The translation of the quality of life questionnaires required five main stages: (1) translation and (2) retranslation, (3) review by a translation and retranslation committee, (4) equivalence pre-test with bilingual individuals, and (5) re-examination of the scores' weights, when relevant, as proposed by Guillemin1.

Recruitment of subjects

After the translation, we started to recruit the subjects. Our sample was made up by patients being followed at the Rhinology Ward of the institution, diagnosed with chronic rhinosinusitis or sinonasal polyps (SNP), submitted to endoscopic sinonasal surgery. As exclusion criteria, we considered age below 18 years and the wish not to participate in the study.

The diagnosis of CRS and SNP was based on the European Consensus on Rhinosinusitis: inflammation of the nose and paranasal sinuses, characterized by two or more symptoms, one of them being nasal obstruction or rhinorrhea, besides facial pain and reduction in the sense of smell, for at least 12 consecutive weeks. The endoscopic exam of the nose may reveal mucous-purulent discharge from the middle meatus or edema and middle meatus block. In SNP, polyps may be present in both middle meatuses.
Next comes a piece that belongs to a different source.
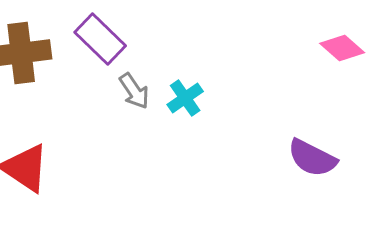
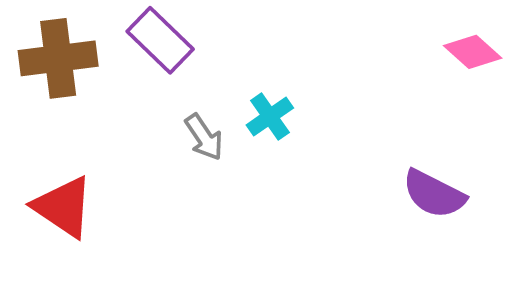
gray arrow: (134, 91) -> (204, 137), moved

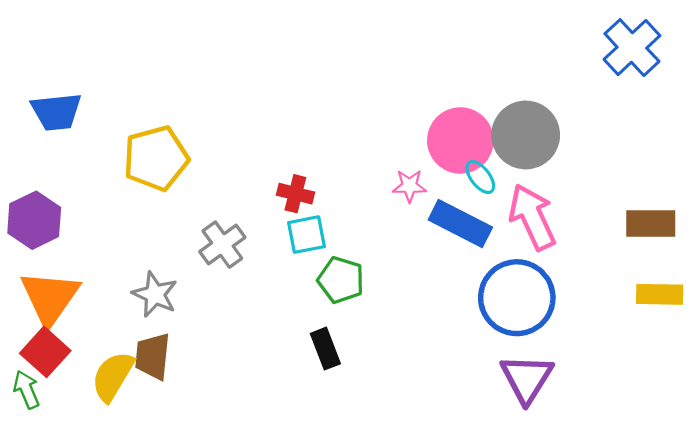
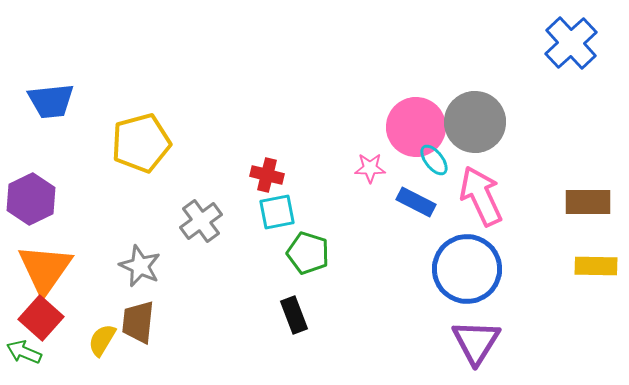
blue rectangle: (460, 224) -> (416, 202), size x0.7
yellow semicircle: (113, 376) -> (102, 340), size x0.7
green arrow: (26, 390) -> (24, 352), turned -44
Eligible patients who consented with the study, answered the SNOT-22 questionnaire prospectively in the preoperative and 3 months after surgery. The total score may vary between 0 and 110, and higher scores mean worse quality of life associated with health. Moreover, in the post-op the patients answered as to the transition classification, i.e., if after the surgery they were: (1) much better, (2) a little better, (3) the same, (4) a little worse or (5) much worse, when compared to before surgery.

The test-retest reliability was carried out in a separate sample of patients with CRS or SNP. The SNOT-22 questionnaire was employed twice during the routine visit of the patient, by different physicians. 10 to 14 days afterwards, the patient answered the questionnaire again, by telephone, to one of the physicians.

The SNOT-22 scores in a normal population, knowingly without sinonasal disease was calculated. The subjects who participated in the study were recruited among members of the medical staff, hospital staff and students from a university, and companions to patients seen in our service. The volunteers were asked whether they suffered from or had suffered rhinitis, chronic rhinosinusitis or sinonasal polyps, and whether they were using nasal medication, and were taken off the study when answered yes to any of these questions.

Data analysis

The reliability was analyzed in two ways: internal consistency and test and re-test reproducibility. Internal consistency has to do with the way with which each question is associated with the others in the questionnaire, because there has to be homogeneity among the items, which is measured by the Cronbach's alpha coeficient3. The minimum acceptable value is 0.73. The test and retest reproducibility measures the stability of an instrument along time after repetitive tests, and it is evaluated by the use of the questionnaire in different occasions, examining the correlation among the scores. The test and retest correlation must be of, at least, 0.7.

The validity of the measures is the capacity the questionnaire has to reflect differences between known groups, using the non-paired T-test. We will analyze the questionnaire's capacity to produce different scores between the group of patients with CRS and SNP, and the group of volunteers without sinonasal disease.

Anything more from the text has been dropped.